Sind am nächsten Tag mit der ersten Fähre um 8 Uhr nach Wellington zurück auf die Nordinsel. Haben also insgesamt 5 Wochen auf der Südinsel verbracht. Sehr schön wars. Nicht immer so toll, wie wir das erwartet haben, aber doch alles in allem wunderschön.
Ich (Matthias) hab eigentlich die gesamte Fährfahrt geschlafen und Julia hat ein ganzes Buch gelesen ... auch nicht schlecht.
In Wellington sind wir dann erstmal lecker Essen gewesen und haben lange im Internet gesurft. Ausserdem haben wir den Rest von Museum angeschaut, den wir vor 5 Wochen ausgelassen haben.
Am nächsten Tag war „Waitangi Day“. Das ist sowas wie der Gründungstag Neuseelands, auch wenn das ganze doch sehr umstritten ist, weil beim „Vertrag von Waitangi“ die Maori irgendwie ziemlich verarscht wurden. Aber gut.
In Wellington war ganz schön was los. Live-Musik und viele Essensstände. Es waren auch wirklich viele Maori unterwegs. Viele mit sehr tollen und schönen Tatoos, einige sogar im Gesicht. Das sieht echt irgendwie krass aus. Aber auch irgendwie normal hier.
Haben uns das Treiben bis ca. 15 Uhr angeschaut und haben uns dann von der Stadt verabschiedet und sind weiter Richtung Whanganui River. Mussten noch einen „Schlafstopp“ an der Küste einlegen, in einem Campingdorf. Das war mal nicht so schön, aber egal.
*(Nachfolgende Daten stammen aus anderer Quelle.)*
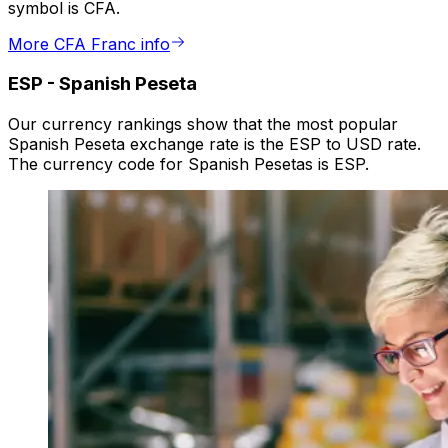
symbol is CFA.
More CFA Franc info
ESP
-
Spanish Peseta
Our currency rankings show that the most popular
Spanish Peseta exchange rate is the ESP to USD rate.
The currency code for Spanish Pesetas is ESP.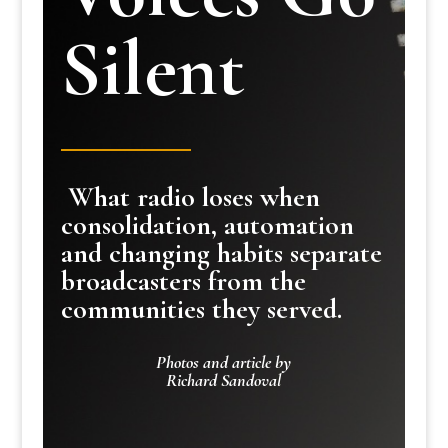
Silent
What radio loses when
consolidation, automation
and changing habits separate
broadcasters from the
communities they served.
Photos and article by
Richard Sandoval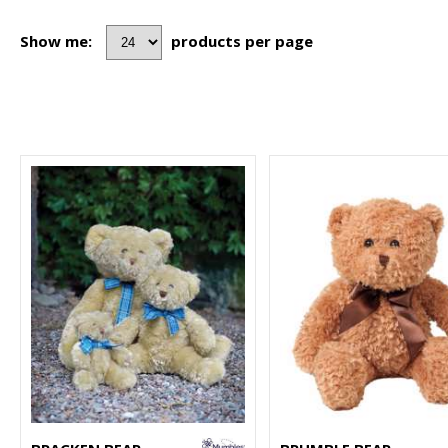
Show me:
products per page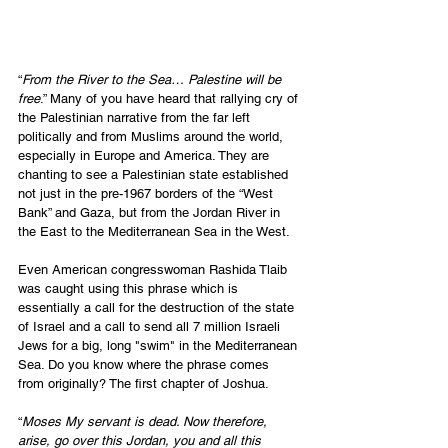
“
From the River to the Sea… Palestine will be 
free
.” Many of you have heard that rallying cry of 
the Palestinian narrative from the far left 
politically and from Muslims around the world, 
especially in Europe and America. They are 
chanting to see a Palestinian state established 
not just in the pre-1967 borders of the “West 
Bank” and Gaza, but from the Jordan River in 
the East to the Mediterranean Sea in the West.
Even American congresswoman Rashida Tlaib 
was caught using this phrase which is 
essentially a call for the destruction of the state 
of Israel and a call to send all 7 million Israeli 
Jews for a big, long "swim" in the Mediterranean 
Sea. Do you know where the phrase comes 
from originally? The first chapter of Joshua.
“
Moses My servant is dead. Now therefore, 
arise, go over this Jordan, you and all this 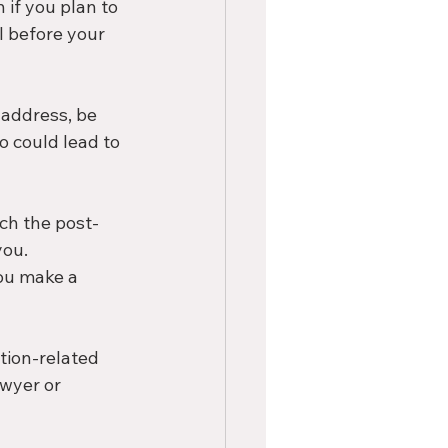
 if you plan to 
 before your 
 address, be 
o could lead to 
rch the post-
ou. 
ou make a 
tion-related 
awyer or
Am nächsten Tag gings nach Wanganui und nach einigem hin und her haben wir uns dazu entschlossen, einen Tagesausflug zur „Bridge to Nowhere“ inkl. Kanu-Tour zu machen.
Sind dann noch auf einem sehr sehr einsamen Highway nach Pipiriki gefahren. Unterwegs sind wir mitten in eine Schafherde geraten.
Haben dann direkt beim Ausgangspunkt der Tour gecampt. ALS EINZIGE. Waren ganz alleine auf dem Campingplatz. War echt komisch, aber auch sehr toll und sehr sehr ruhig. ;)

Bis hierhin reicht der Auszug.